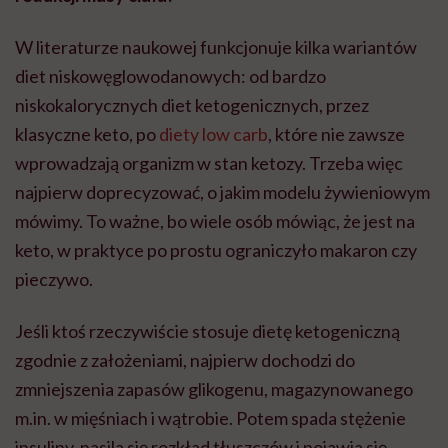
W literaturze naukowej funkcjonuje kilka wariantów
diet niskowęglowodanowych: od bardzo
niskokalorycznych diet ketogenicznych, przez
klasyczne keto, po
diety low carb
, które nie zawsze
wprowadzają organizm w stan ketozy. Trzeba więc
najpierw doprecyzować, o jakim modelu żywieniowym
mówimy. To ważne, bo wiele osób mówiąc, że jest na
keto, w praktyce po prostu ograniczyło makaron czy
pieczywo.
Jeśli ktoś rzeczywiście stosuje dietę ketogeniczną
zgodnie z założeniami, najpierw dochodzi do
zmniejszenia zapasów glikogenu, magazynowanego
m.in. w mięśniach i wątrobie. Potem spada stężenie
insuliny, nasila się rozkład tłuszczów i pojawia się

....

Exercise goal >>
Give back the material above exactly, with each picture removed.

Solution >>
W literaturze naukowej funkcjonuje kilka wariantów
diet niskowęglowodanowych: od bardzo
niskokalorycznych diet ketogenicznych, przez
klasyczne keto, po
diety low carb
, które nie zawsze
wprowadzają organizm w stan ketozy. Trzeba więc
najpierw doprecyzować, o jakim modelu żywieniowym
mówimy. To ważne, bo wiele osób mówiąc, że jest na
keto, w praktyce po prostu ograniczyło makaron czy
pieczywo.
Jeśli ktoś rzeczywiście stosuje dietę ketogeniczną
zgodnie z założeniami, najpierw dochodzi do
zmniejszenia zapasów glikogenu, magazynowanego
m.in. w mięśniach i wątrobie. Potem spada stężenie
insuliny, nasila się rozkład tłuszczów i pojawia się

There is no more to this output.